12 「みんな違って、みんないいっ!」とはそういう時に使うのか?w
うっわー、見るからに楽しそうだ。女の子も満更じゃなさそう。
何となく見てると、サダヨシも僕が教室に来たことに気付いたらしい。それはもう満面の笑顔で振り返った。
そして、隣の詩田文子さんに「いろいろありがとう。またね」と言うと、僕のところに来た。
「オキムネ。おはよう」
おはようって、おまえ、もう今朝一回会ってるじゃん。
「彼女は詩田文子ちゃん。見ての通りクラスメイトだよ」
ツッコミはスルーですか? さっきのあの騒ぎは何だったんだ?
「車が好きなんだって。学校出たら、自動車教習所の教官やりながら、カーレースもやってみたいって。素敵じゃん。かっこいいじゃん」
うんまあ、一本筋が通った夢を追う娘っていいよね。
「あ、オキムネ。おまえは駄目だぞ。おまえには絵栗鼠ちゃんがいるんだからな」
いや、僕は絵栗鼠と付き合ってるわけじゃないっつーの。と言うか僕は詩田さんと付き合う気もないから。つーか、サダヨシ。おまえ、詩田さんに告白するの?
「いや……」
サダヨシは真剣な顔。こんな顔は見たことないぞ。今回のこと本気なのか?
サダヨシはおもむろにスマホを操作。ある画面を僕に見せてきた。へ?
「見ろ。彼女は神田間咲」
なっ、何? カンダ・マサキ?
「いや、『カンダ・マサキ』ではない。『カンダマ・サキ』。ここ大事!」
そこ大事なのね。で、彼女がどうかしたのか?
「彼女はアニメの声優さんたちが大好きでな。本人も演劇部に入部するつもりでいる。更に恋愛小説を書くのが好きで『なろう』に投稿しているのだ。素敵じゃないか。かっこいいじゃないか」
おまえさっき「なろう民」を悪口に使ってなかったか? それに最後の二つのフレーズ、使い回していないか。つーかそもそも「二股」か?
「『二股』ではないっ!」
サダヨシは僕の前に仁王立ちになると堂々と言い放った。そして、更にスマホを操作すると僕に見せてきた。
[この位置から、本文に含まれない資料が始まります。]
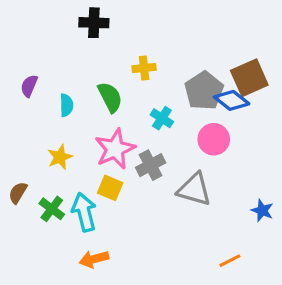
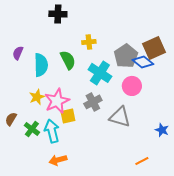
cyan semicircle: (66, 105) -> (41, 65), size x1.6
cyan cross: (162, 118) -> (100, 73), size x1.6
pink star: (115, 149) -> (57, 101), moved
yellow square: (110, 188) -> (68, 116), turned -35

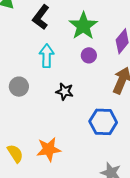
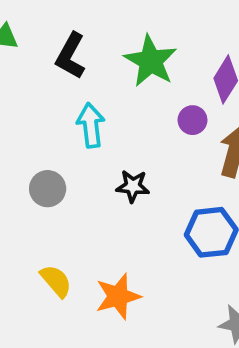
purple circle: (89, 55) -> (193, 120), moved
yellow semicircle: (15, 153) -> (56, 281), moved

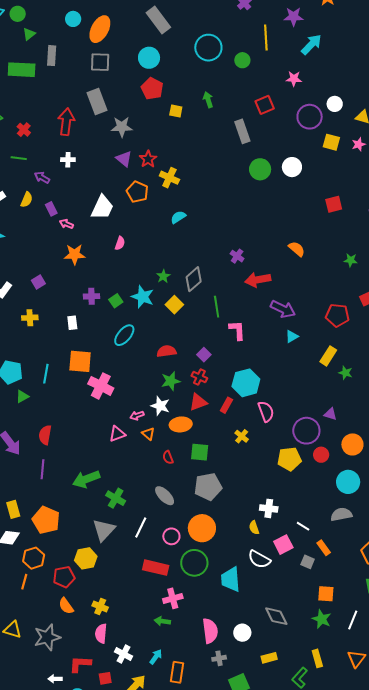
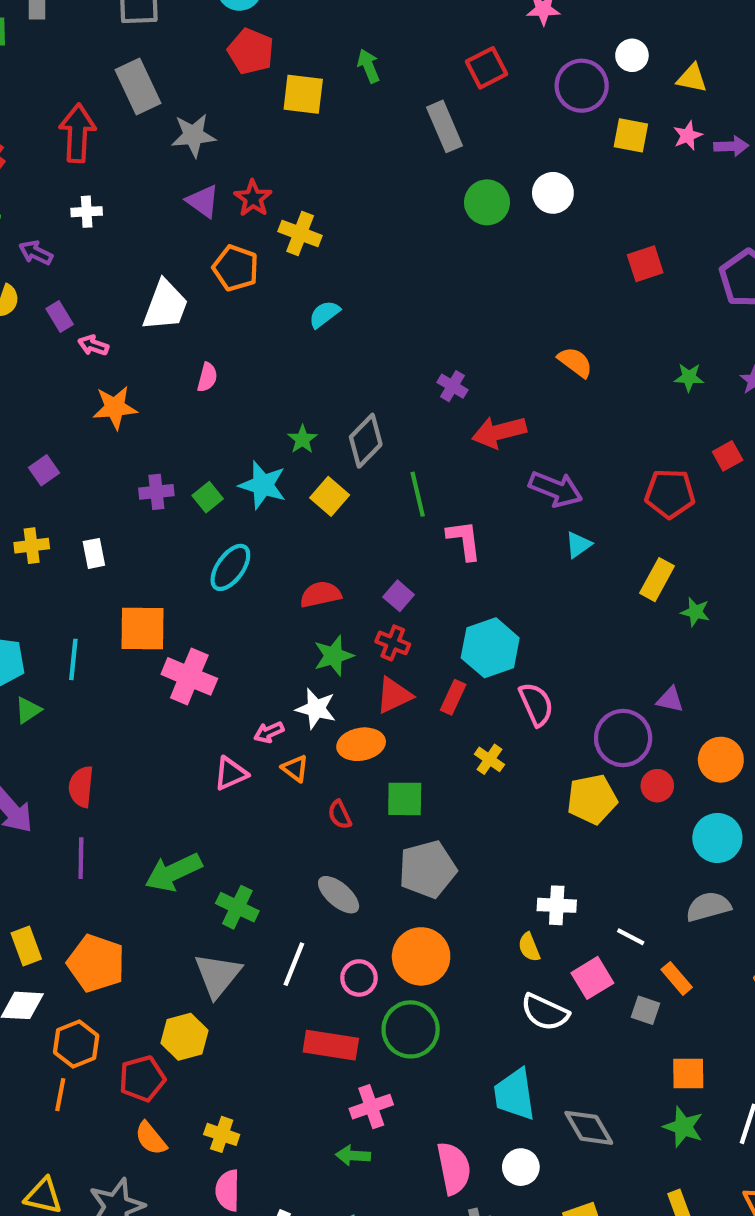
yellow square: (176, 111) -> (303, 94), size x1.5
white rectangle: (72, 323) -> (94, 553), moved
cyan trapezoid: (231, 579) -> (515, 1094), moved

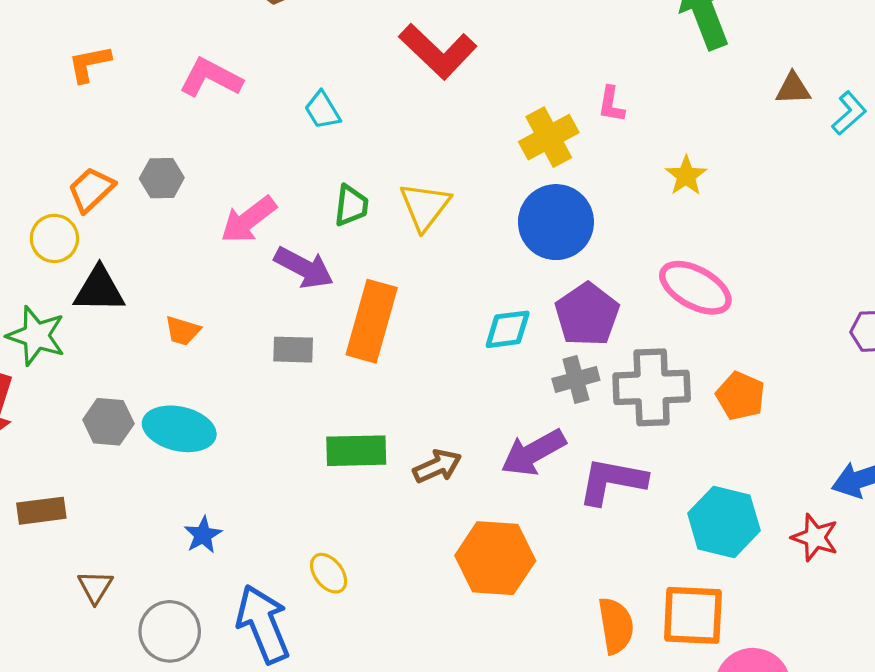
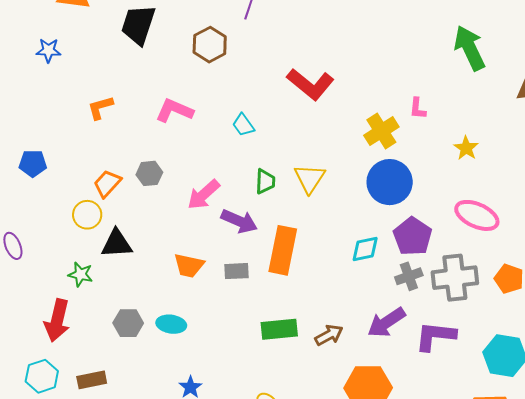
orange trapezoid: (183, 331) -> (189, 266), moved, size x1.4
green star: (36, 336) -> (81, 274), size x0.7
cyan ellipse: (179, 429) -> (171, 324), size x0.7

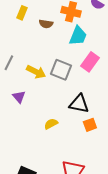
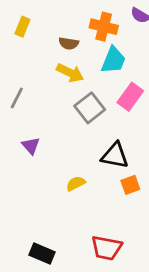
yellow rectangle: (22, 13) -> (22, 27), moved
gray square: (61, 70) -> (90, 108), turned 30
yellow arrow: (36, 72) -> (70, 73), moved

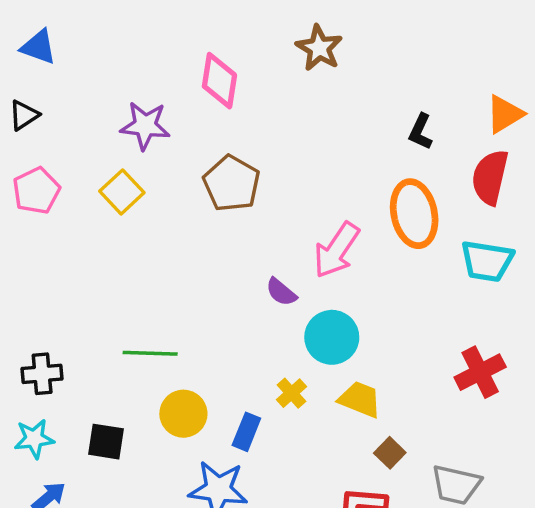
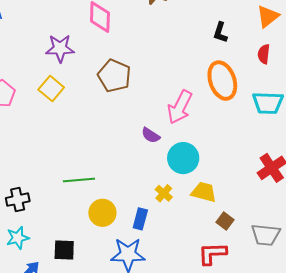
red semicircle: (490, 177) -> (264, 54), size x0.6
black square: (106, 442) -> (64, 250), moved

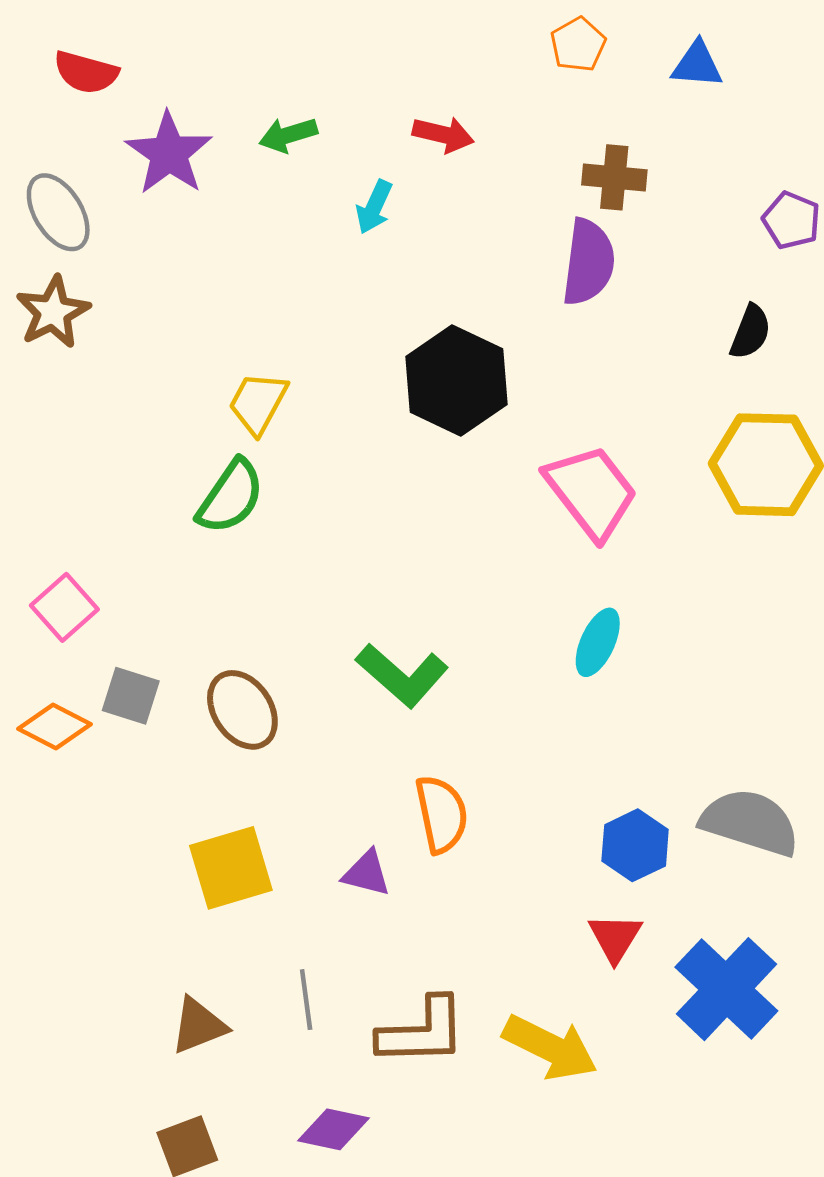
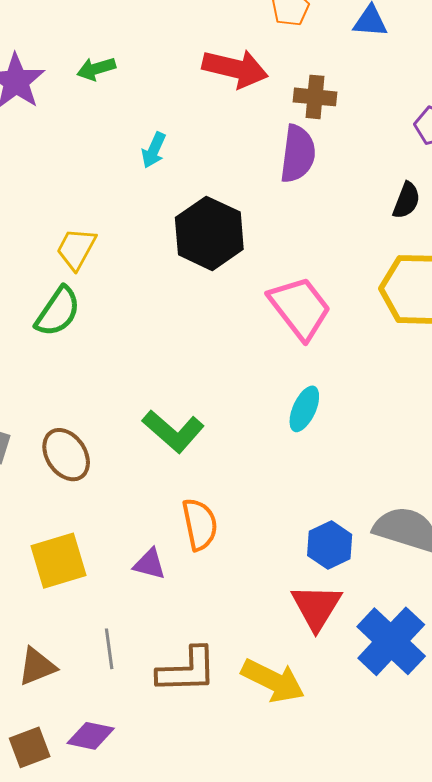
red arrow: (443, 134) -> (235, 69), moved, size x1.6
cyan arrow: (374, 207) -> (154, 150), moved
red triangle: (615, 938) -> (316, 607), size x1.4
purple diamond: (333, 1129) -> (91, 736), moved

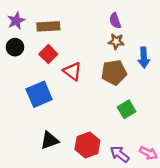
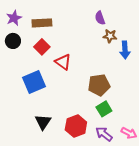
brown star: (116, 41) -> (110, 36), moved
brown pentagon: (114, 72) -> (99, 85), moved
green square: (127, 109) -> (104, 109), moved
black triangle: (49, 140) -> (43, 122), turned -36

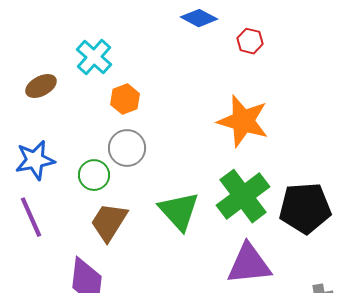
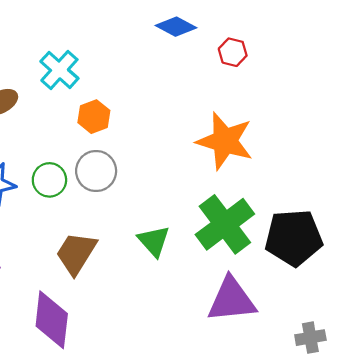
green circle: (94, 175) -> (49, 180), moved
green triangle: (179, 211) -> (154, 241), size x0.7

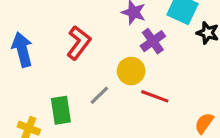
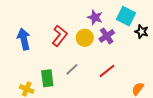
yellow circle: (131, 71) -> (85, 38), moved
red line: (155, 96) -> (107, 71), turned -60

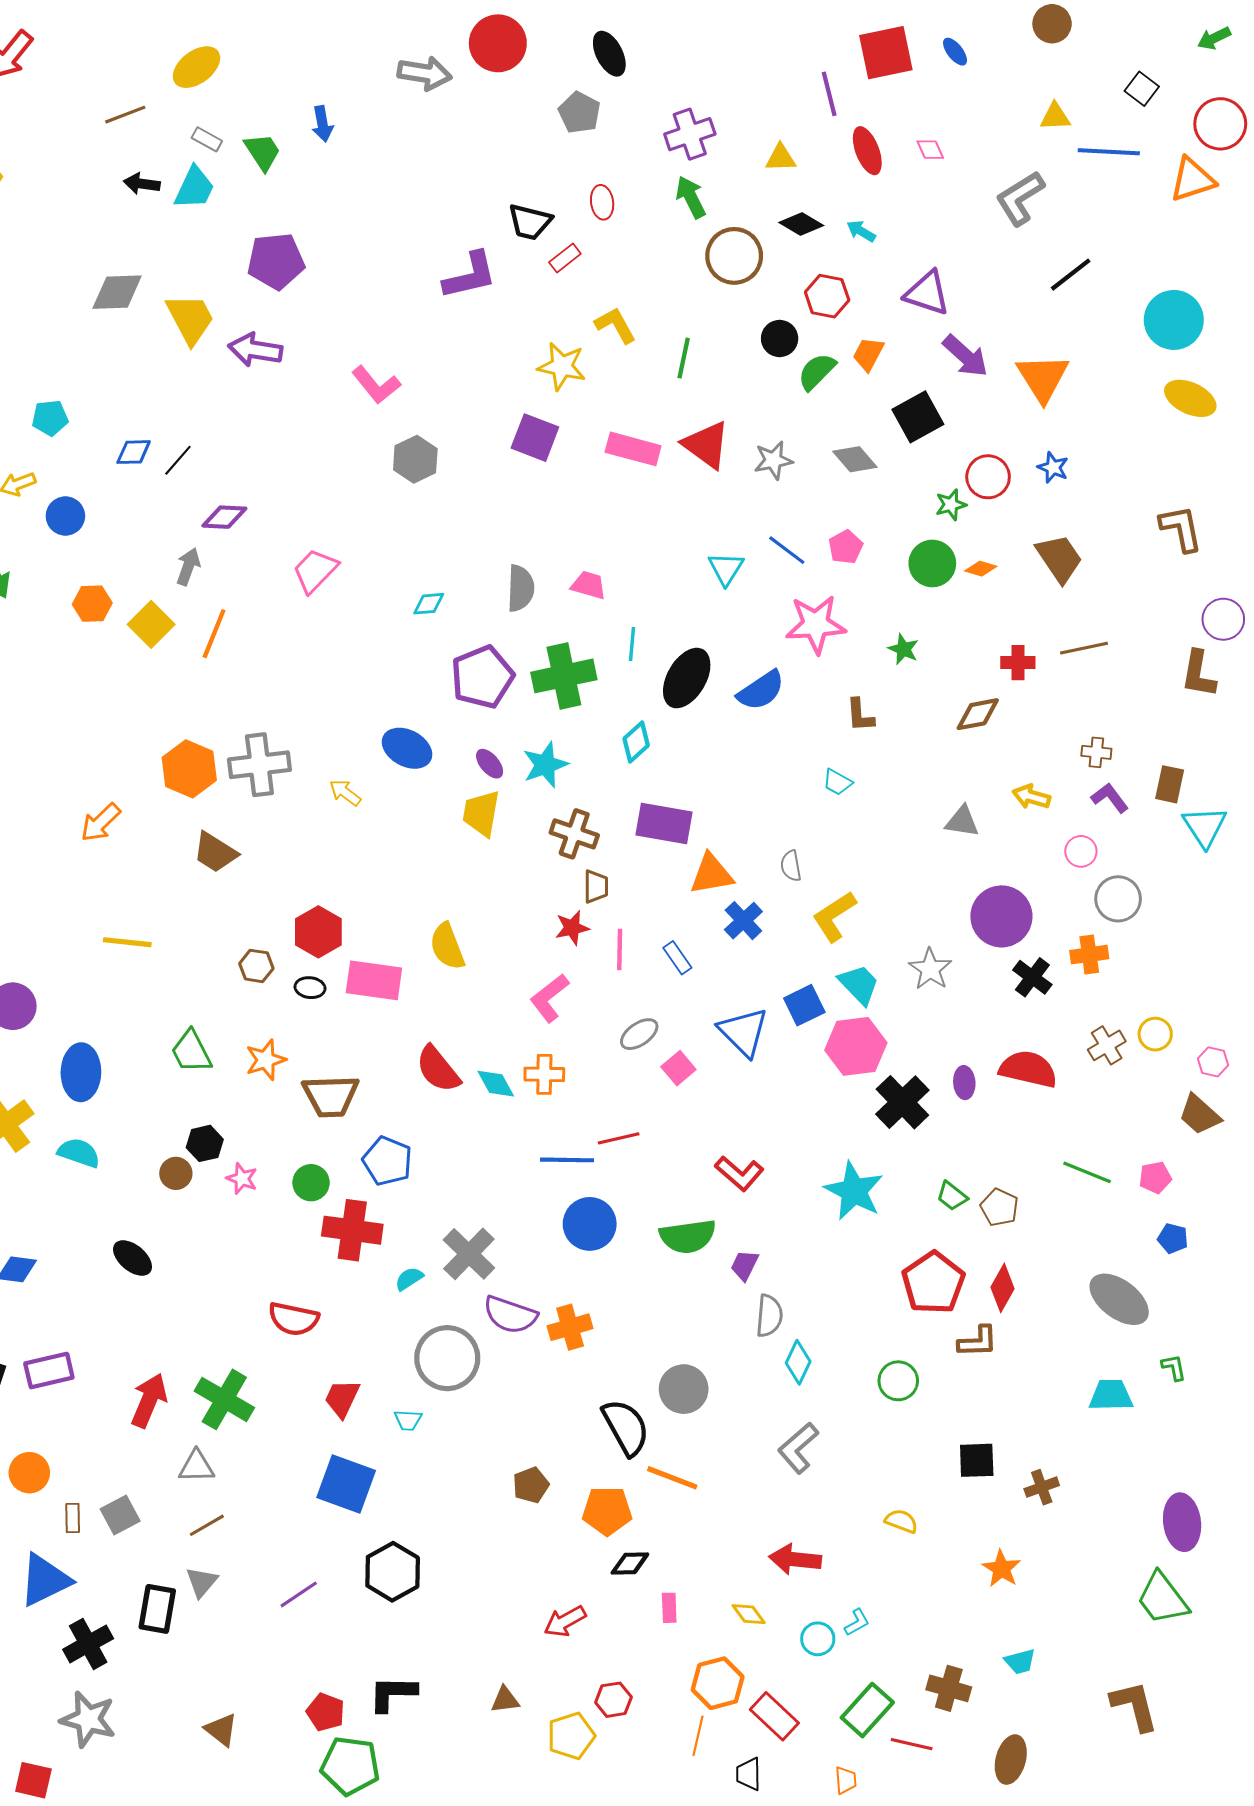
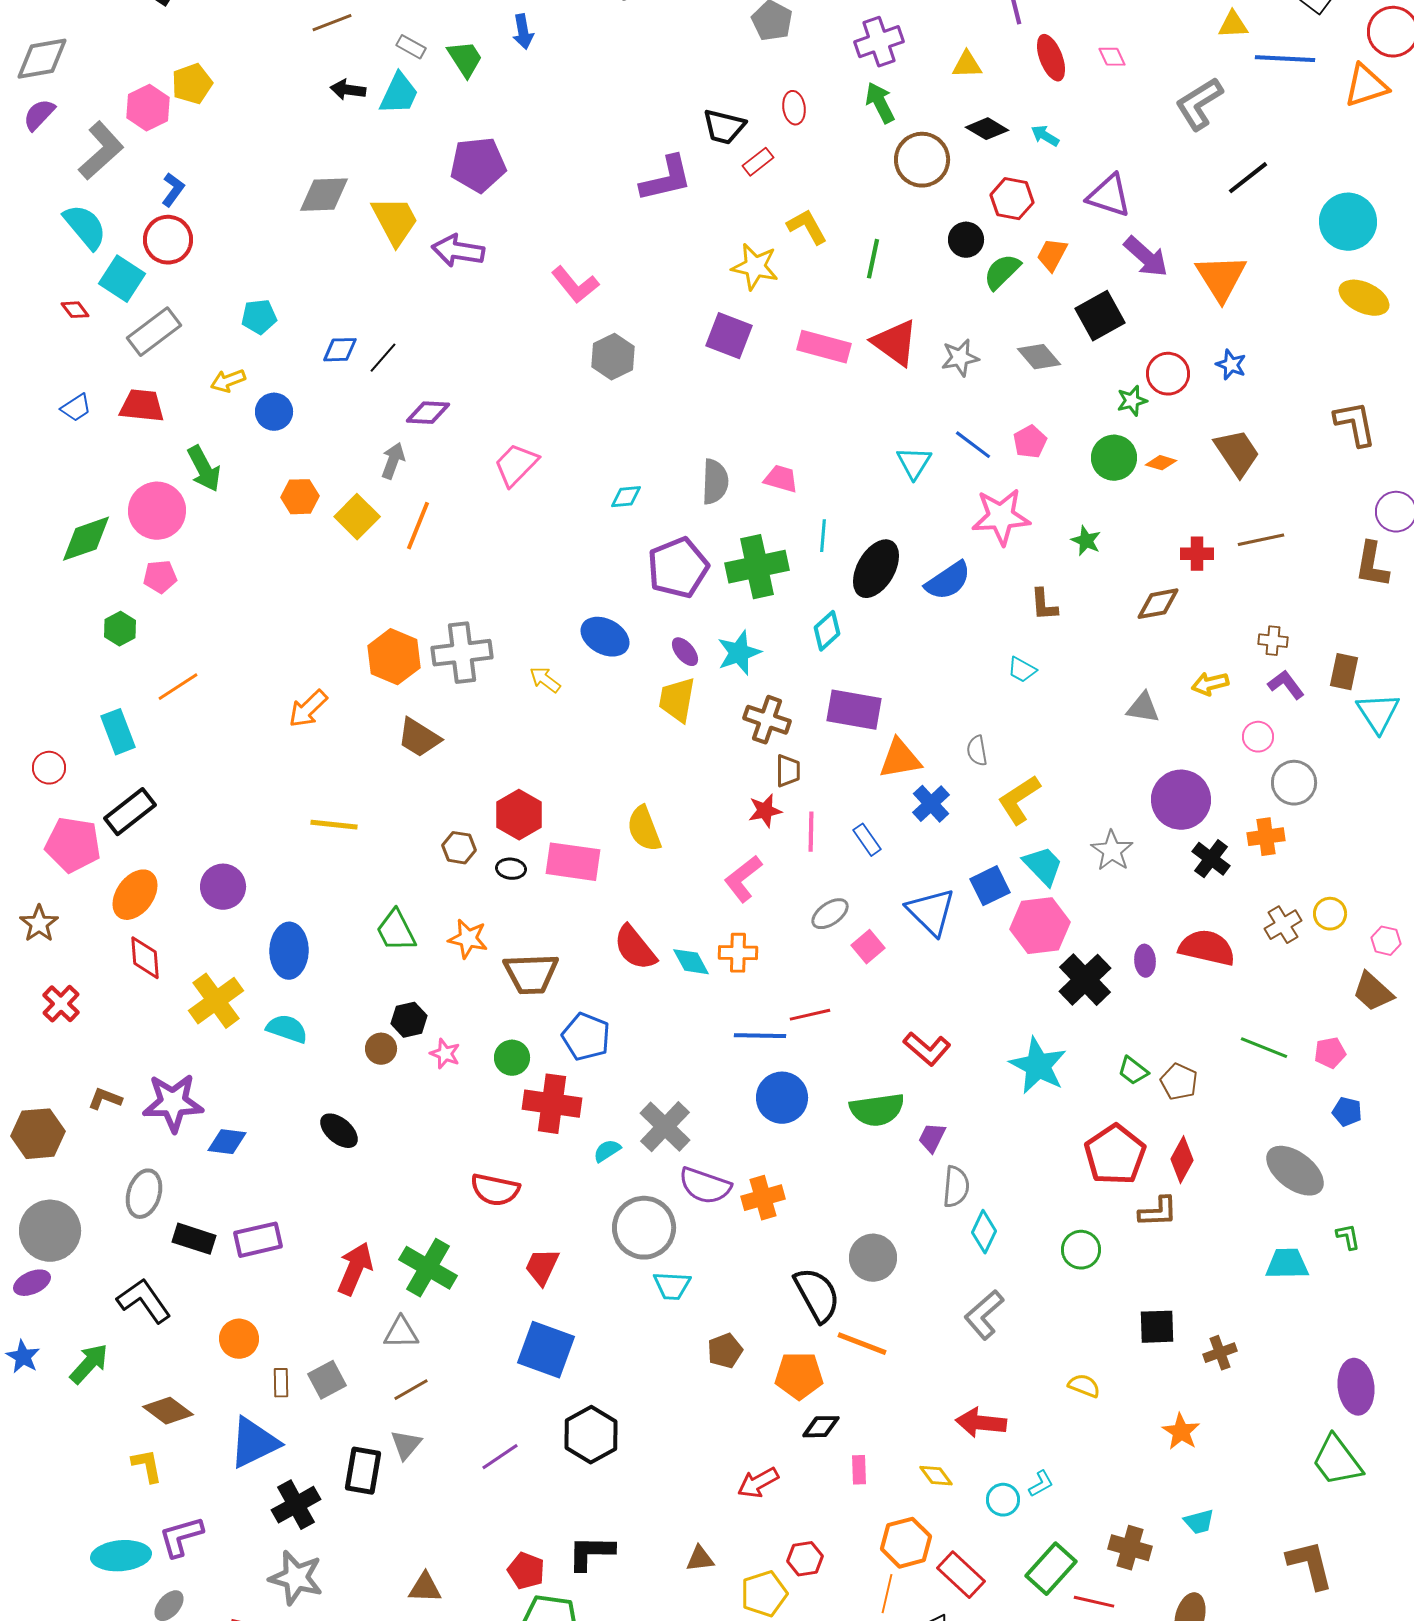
yellow arrow: (1031, 797) -> (1210, 684), turned -30
orange star: (266, 1060) -> (468, 939), turned 30
cyan trapezoid: (408, 1420) -> (672, 1286), moved, size x1.4
brown triangle: (221, 1730) -> (425, 1588), turned -36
「見ろっ! 他にも素敵な女の子ちゃんはたくさんいるのだっ!」
おまえそれ「気が多い」と言わないか?
「自分は悪くないっ! それぞれに素敵な女の子ちゃんがたくさんいるからなのだっ! うむっ! 『みんな違って、みんないいっ!』」
なんでいい話みたいになっているんだ? おまえ、恨みを買うような話にだけはならんようにな。
◇◇◇
放課後。サダヨシは「素敵な女の子ちゃんの更なる調査」と称し、行ってしまった。
絵栗鼠はつかつかと僕に近寄ると
「オキムネ。あたしは早くも計画を実行に移すぞっ! 稼ぎ始めるからなっ! また夜に会おうっ!」
と一気に言い走り去ってしまった。